Is it possible to do true academic style residency training at mission hospitals in developing countries? Does the lack of resources and scarcity of mentors result in inferior training and therefore inadequately trained graduates? What governmental or regulatory bodies are involved in non-university based training programs in the developing world? Do short term visiting faculty really make a difference? How can spiritual discipleship be woven into medical and surgical residency training? During this breakout session, Dr. Carol Spears (missionary surgeon and Assistant Program Director at Tenwek Hospital in Kenya) and Dr. Agneta Odera (Kenyan physician in her third year of General Surgery Residency Training at Tenwek) will share their experiences in starting and developing a General Surgery Training Program in partnership with the Pan African Academy of Christian Surgeons. They will share their own stories of challenges, mistakes, areas of ongoing deficiency, as well as helpful hints, blessings, and personal stories. The goal of this session is to provide a minimal set of requirements needed for a successful residency training program and to provide information on resources available to assist new programs. The approach of training others to then go and train others models the example Jesus established in his ministry on earth.
HIV/AIDS remains a tremendous challenge with medical, emotional, economic and social problems. Using case presentations and an interactive format, this workshop will explore HIV/AIDS care and treatment issues particularly from the speaker’s experience in Africa
This session will overview WHO/UNICEF child health Standards as they apply to both short and long-term health missions.
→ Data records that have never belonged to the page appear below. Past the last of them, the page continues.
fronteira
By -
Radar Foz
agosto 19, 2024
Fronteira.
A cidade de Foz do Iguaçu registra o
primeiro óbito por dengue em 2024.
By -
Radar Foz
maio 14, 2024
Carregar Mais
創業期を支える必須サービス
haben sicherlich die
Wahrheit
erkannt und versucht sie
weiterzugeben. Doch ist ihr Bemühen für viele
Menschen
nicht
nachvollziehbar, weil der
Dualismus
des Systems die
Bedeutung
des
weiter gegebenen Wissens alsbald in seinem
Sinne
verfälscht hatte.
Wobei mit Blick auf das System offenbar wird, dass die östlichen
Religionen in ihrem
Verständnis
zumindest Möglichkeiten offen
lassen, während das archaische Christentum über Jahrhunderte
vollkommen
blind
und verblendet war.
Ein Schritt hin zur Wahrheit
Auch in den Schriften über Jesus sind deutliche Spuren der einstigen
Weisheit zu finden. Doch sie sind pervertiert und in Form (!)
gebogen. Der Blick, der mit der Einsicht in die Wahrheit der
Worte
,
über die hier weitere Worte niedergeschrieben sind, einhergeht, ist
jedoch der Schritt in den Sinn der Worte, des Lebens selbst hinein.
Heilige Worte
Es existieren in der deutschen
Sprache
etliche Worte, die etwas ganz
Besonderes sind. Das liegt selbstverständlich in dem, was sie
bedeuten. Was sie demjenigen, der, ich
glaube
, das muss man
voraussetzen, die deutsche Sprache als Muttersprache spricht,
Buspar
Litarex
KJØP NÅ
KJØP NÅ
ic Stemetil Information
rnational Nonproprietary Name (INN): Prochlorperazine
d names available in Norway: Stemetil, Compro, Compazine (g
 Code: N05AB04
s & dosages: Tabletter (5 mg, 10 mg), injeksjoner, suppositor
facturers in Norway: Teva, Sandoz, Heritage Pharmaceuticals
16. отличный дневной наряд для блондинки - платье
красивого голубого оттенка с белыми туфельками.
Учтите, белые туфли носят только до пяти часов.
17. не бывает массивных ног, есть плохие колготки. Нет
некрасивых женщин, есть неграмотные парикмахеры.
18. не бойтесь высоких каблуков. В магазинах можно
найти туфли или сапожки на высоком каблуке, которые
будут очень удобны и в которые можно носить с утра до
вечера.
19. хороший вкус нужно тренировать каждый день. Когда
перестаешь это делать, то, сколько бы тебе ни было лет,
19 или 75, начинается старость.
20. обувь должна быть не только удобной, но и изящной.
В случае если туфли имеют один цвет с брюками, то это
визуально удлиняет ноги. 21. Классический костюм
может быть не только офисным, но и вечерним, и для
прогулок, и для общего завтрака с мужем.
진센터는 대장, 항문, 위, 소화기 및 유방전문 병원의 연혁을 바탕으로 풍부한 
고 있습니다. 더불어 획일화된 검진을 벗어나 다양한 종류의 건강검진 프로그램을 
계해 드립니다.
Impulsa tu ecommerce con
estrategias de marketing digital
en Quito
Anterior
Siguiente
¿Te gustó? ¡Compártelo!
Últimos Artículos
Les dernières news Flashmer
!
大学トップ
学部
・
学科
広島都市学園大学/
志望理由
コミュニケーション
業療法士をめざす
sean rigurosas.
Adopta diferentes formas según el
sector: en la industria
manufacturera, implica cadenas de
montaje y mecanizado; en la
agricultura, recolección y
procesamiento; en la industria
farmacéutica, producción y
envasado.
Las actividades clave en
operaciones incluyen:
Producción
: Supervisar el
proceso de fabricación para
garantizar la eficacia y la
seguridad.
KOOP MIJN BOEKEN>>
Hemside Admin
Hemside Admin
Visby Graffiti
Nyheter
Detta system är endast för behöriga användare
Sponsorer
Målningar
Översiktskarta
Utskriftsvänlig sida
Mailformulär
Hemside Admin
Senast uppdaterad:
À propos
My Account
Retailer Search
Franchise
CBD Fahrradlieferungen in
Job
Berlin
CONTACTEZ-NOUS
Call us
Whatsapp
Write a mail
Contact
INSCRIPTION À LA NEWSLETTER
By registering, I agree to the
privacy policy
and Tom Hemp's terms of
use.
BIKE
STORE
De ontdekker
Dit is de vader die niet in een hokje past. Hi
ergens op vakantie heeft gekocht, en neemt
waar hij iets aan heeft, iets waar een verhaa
We will look at some of the relevant literature and review health indicators to be assessed in both long and short term health missions. We will also look at how to use the data collected from the use of relevant indicators to establish community disease and malnutrition prevalence and specific community health programming targets.
This session will review case presentations that demonstrate the potential for harm associated with healthcare missions. We will look at methods by which such problems can be avoided. The potential for harm related to short-term medical missions does exist, and in a much more real way than most of us care to acknowledge. It is only through the careful examination of such problems can we develop health mission strategies that mitigate harm, and improve community health.